Hm. Yesterday, we saw an article about the upcoming elections that was still talking about “high fuel prices” when gas prices have plummeted in the last month. With Bush’s approval rating inching up to 44, I wonder how many more articles we will see that state offhand, “with President Bush’s approval rating mired in the 30s…”
I decided to dig up a whole bunch of interesting bits of data that do not fit the preferred 2006 narrative of, "Republicans are doomed, Democrats are fired up, this year will be a blowout."
Percentage of Republican Base Voters who say they are “almost certain” to vote this November: 81 percent
Percentage of Republican Base Voters who say they are “very likely” to vote this November: 14 percent
Last cycle that 95 percent of Republicans were “very likely” or “almost certain” to vote: 2004
Haven't heard that discussed much in campaign coverage, have you? Now, some more recent news
Amount the Republican National Committee spending over the next seven weeks on advertising and get out the vote efforts: $60 million
Amount the DNC is spending over the next seven weeks on get-out-the-vote efforts: $12 million
Amount the DNC is spending over the next seven weeks on advertising: $0
Average DNC spending per race in the 40 most competitive congressional races: $60,000.
Amount the Republican Governor's Association has raised for its campaigns: $25.9 million
Amount the Democratic Governor's Association has raised for its campaigns: $17.9 million
The DNC would tell you that those figures don't include funds they have transferred to the state parties in recent months, part of Howard Dean's "50 State Plan." And the Democratic Senate and House party committees have been much closer to their GOP counterparts, surpassing them at times during this cycle.

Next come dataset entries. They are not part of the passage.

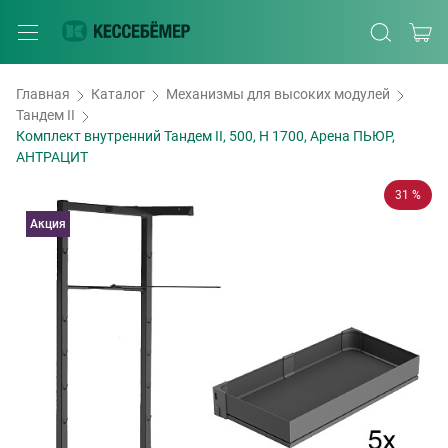
Главная
Каталог
Механизмы для высоких модулей
Тандем II
Комплект внутренний Тандем II, 500, H 1700, Арена ПЬЮР,
АНТРАЦИТ
31 %
Акция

But having said that, a 5-to-1 advantage at the national committee level is a strong wind at your back.
Finally, from one of my favorite election watchers:
Current Projection of Congressional Quarterly in the House:
Republican safe, favorable, leans: 220
Democratic safe, favorable leans: 203
No Clear Favorite: 12
Current Projection of Congressional Quarterly in the Senate:
Republican safe, favorable, leans: 51 (not including Chafee)
Democratic safe, favorable, leans: 44 (including Lieberman)
No Clear Favorite: 5, including Rhode Island, New Jersey and Minnesota. Lieberman is counted as a Democrat, and is “favored” for victory.
Does this mean Republicans will have a good 2006? Nothing is guaranteed. But it is… interesting.
UPDATE: Meanwhile, Marshall's efforts to build an unstoppable job-creation and sales machine with everyday low prices, everyday proceed apace, turning into an unstoppable voter-registration and political action force...
Wal-Mart, the nation’s largest employer, is planning to launch a voter registration and education campaign this fall targeted at its 1.3 million employees in an effort to combat growing criticism from Democrats and labor unions.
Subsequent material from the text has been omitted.